Prosthodontist didn’t want me to go home without anything yesterday so he worked on my teeth between appointments (waiting for glue to dry) and we got there by 4 pm just in time for me to hit some of the heaviest traffic on the very day schools went back after a flood-affected delay. 

The teeth! The teeth are a work in progress. I’ve still got acrylic on my bottom teeth and the top denture, while it slips in and out very nicely, will take a lot of getting used to. The adjacent teeth need a bit of touching up to make them match the two front ones. Can’t eat or drink with them in but I can speak, albeit with a great effort. 

Hanging over all of this was a phone call I received on Friday. The results of my scan on 23 January showed an area of swelling in the region where I used to bite my lip. 

Was it cancer?  “I don’t believe so,” said the surgeon. But he needed to check it on Wednesday – which is today.  

I’m proud of how I coped over the weekend with that scan result. I’m so used to false alarms and real recurrences that I seem to have developed a mental muscle to cope with the fear – although it is lurking like a shadow in the background. 

But I wasn’t going to drive into Auckland City Hospital today when it is easily accessible by two buses. I wasn’t going to add an unnecessary car to the chaos on the Northern and Southern Motorways. 

So I drove to nearby Silverdale, got an express bus to town, got off at the Viaduct where a Remuera bus that goes past the hospital usually tootles along. No sign of the bus and the next one was canceled. 

A flustered younger woman, who wanted to get to the med school opposite the hospital and whose Bayswater ferry had been canceled, conferred with me. We decided to get an Uber but no go. We decided to walk but wasted time trying to hitch a ride in a taxi part way up the hill. It turned out that she was from Chile, was a doctor and working in research.  

We walked flat out. We were both worried but there was fellowship in that. I hate being late and there was something pressing that she had to get to the med school for. With my new dental plate making it hard to talk and with her having some residual difficulties with English, communication was a bit tricky! 

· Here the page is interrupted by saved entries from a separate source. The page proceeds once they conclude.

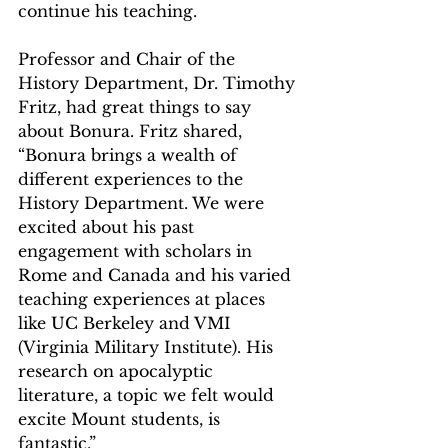
continue his teaching.
Professor and Chair of the 
History Department, Dr. Timothy 
Fritz, had great things to say 
about Bonura. Fritz shared, 
“Bonura brings a wealth of 
different experiences to the 
History Department. We were 
excited about his past 
engagement with scholars in 
Rome and Canada and his varied 
teaching experiences at places 
like UC Berkeley and VMI 
(Virginia Military Institute). His 
research on apocalyptic 
literature, a topic we felt would 
excite Mount students, is 
fantastic.”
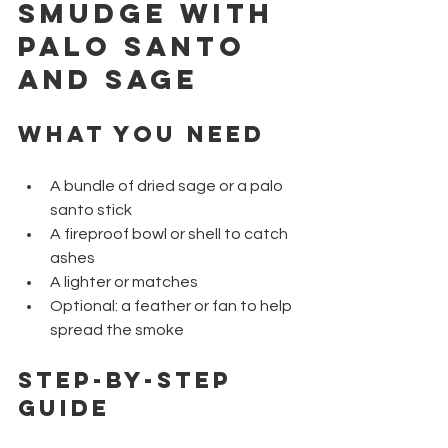
Smudge with 
Palo Santo 
and Sage
What You Need
A bundle of dried sage or a palo 
santo stick
A fireproof bowl or shell to catch 
ashes
A lighter or matches
Optional: a feather or fan to help 
spread the smoke
Step-by-Step 
Guide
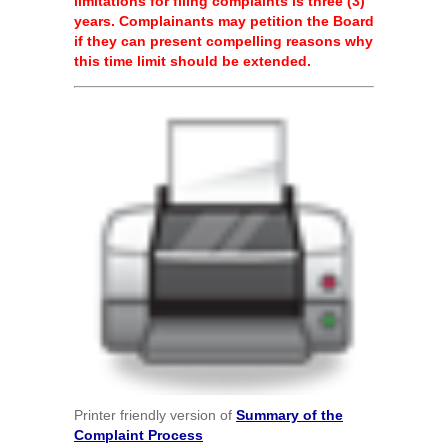
limitations for filing complaints is three (3)
years. Complainants may petition the Board
if they can present compelling reasons why
this time limit should be extended.
Printer friendly version of
Summary of the
Complaint Process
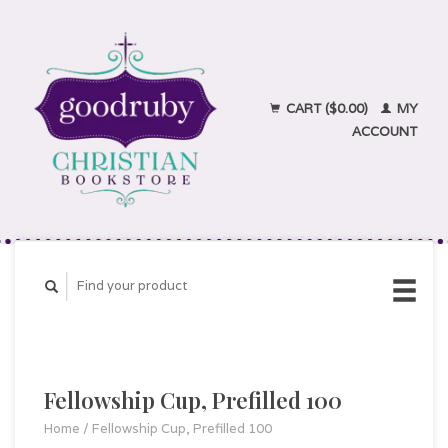
CART ($0.00)
MY
ACCOUNT
Fellowship Cup, Prefilled 100
Home
/
Fellowship Cup, Prefilled 100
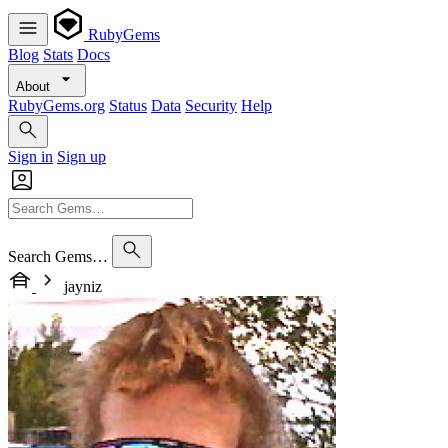
RubyGems
Blog
Stats
Docs
About
RubyGems.org
Status
Data
Security
Help
Sign in
Sign up
Search Gems…
jayniz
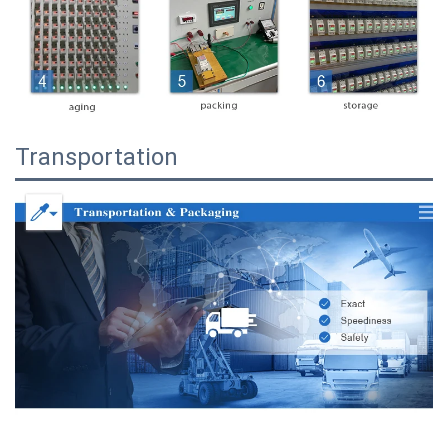
Transportation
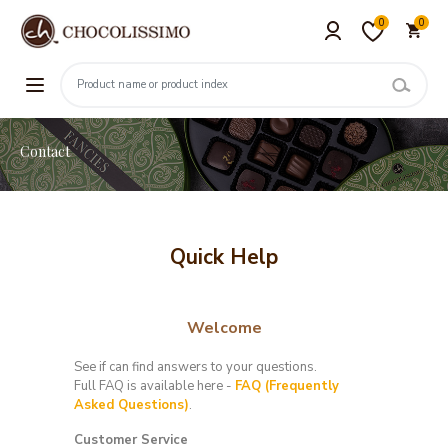
0
0
Contact
Quick Help
Welcome
See if can find answers to your questions.
Full FAQ is available here -
FAQ (Frequently
Asked Questions)
.
Customer Service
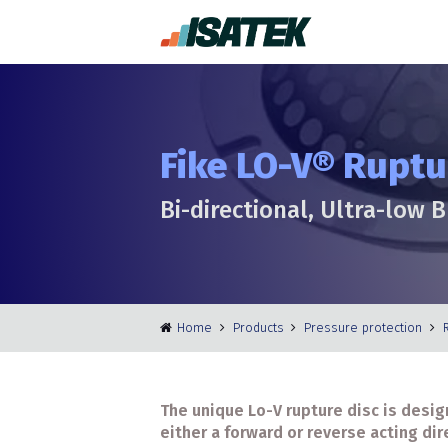
Fike LO-V® Ruptu
Bi-directional, Ultra-low 
Home
Products
Pressure protection
The unique Lo-V rupture disc is desig
either a forward or reverse acting dir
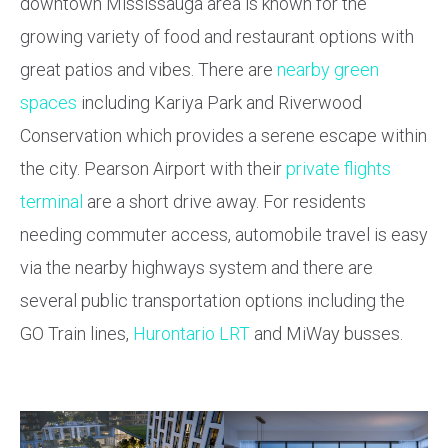
downtown Mississauga area is known for the
growing variety of food and restaurant options with
great patios and vibes. There are
nearby green
spaces
including Kariya Park and Riverwood
Conservation which provides a serene escape within
the city. Pearson Airport with their
private flights
terminal
are a short drive away. For residents
needing commuter access, automobile travel is easy
via the nearby highways system and there are
several public transportation options including the
GO Train lines,
Hurontario LRT
and MiWay busses.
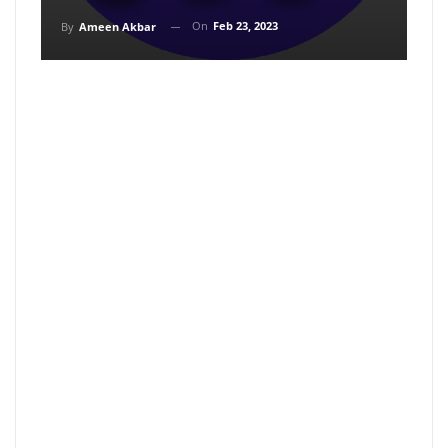
On
Feb 23, 2023
By
Ameen Akbar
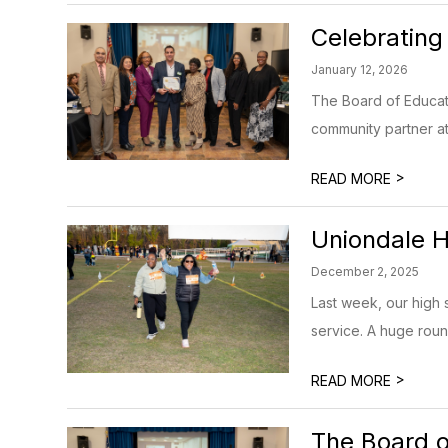
Celebrating
January 12, 2026
The Board of Educat
community partner at
>
READ MORE
Uniondale H
December 2, 2025
Last week, our high s
service. A huge round
>
READ MORE
The Board o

When I got to the hospital clinic the surgeon growled at me for rushing. There was no need! 

Fortunately nothing was seen to be wrong in the area where the scan indicated swelling. He’ll look at it again in a couple of months with the bottom prosthesis unscrewed and his MDM team will look at the scan together on Friday. He showed me the images. My mouth looked like a battlefield but yes there was a whitish blur around the area of my previously bitten lip. 

That’s as good as it gets for me. And a relief because it was exquisite irony to have even a hint of cancer recurrence just before being given my long awaited teeth. 

The long and short of it is that I can now enjoy my teeth. I can practise with them. I can smile. 

I can step out of that great river of cars and buses for a little while that took me so awkwardly to my appointments.